The bonfire burned and burned, choking out black smoke, and when my headache got so bad I could barely see straight, I decided I would have to look into it.
I say this at every year’s end: I am so tired of fighting. I sometimes wish I could lose this supernatural gift I have for attracting causes, unearthing conspiracies and refusing to take the official line. It’s not a gift, it’s a curse.
‘I see dead people,’ said the boy in that film about ghosts. I see problems, underneath the surface of everything, no matter how shiny. It drives me mad. I wish I could become normal and believe in what things look like on the outside. But I came into the world suspicious. I was born a cynic.
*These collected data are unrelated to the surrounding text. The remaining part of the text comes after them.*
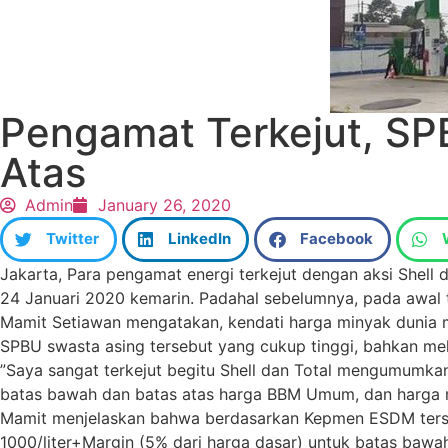
Pengamat Terkejut, SP
Atas
Admin
January 26, 2020
Twitter
LinkedIn
Facebook
Jakarta, Para pengamat energi terkejut dengan aksi Shell
24 Januari 2020 kemarin. Padahal sebelumnya, pada awal 
Mamit Setiawan mengatakan, kendati harga minyak dunia m
SPBU swasta asing tersebut yang cukup tinggi, bahkan mel
”Saya sangat terkejut begitu Shell dan Total mengumum
batas bawah dan batas atas harga BBM Umum, dan harga mer
Mamit menjelaskan bahwa berdasarkan Kepmen ESDM ters
1000/liter+Margin (5% dari harga dasar) untuk batas ba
This bonfire in a field next to where my horses live gets lit every bonfire night for a fireworks event held by a pub which borders that field on the other side. And every year it goes on burning for weeks, sometimes months. Local people have been contacting me for some time asking me to look into it. But until I started keeping my horses in the field right next door to the bonfire, I always thought their fears sounded far-fetched.
This year, I witnessed the bonfire being built by the employees of the man who owns the field, who also happens to run a nearby waste disposal plant, where he deals with rubbish for the local council. You may know that some of the rubbish taken away from us householders ends up, at some stage, in outside processing plants… Oh, for goodness sake. This is too much, isn’t it?
One of the people who has been begging me for years to look into all this is a well-respected independent councillor.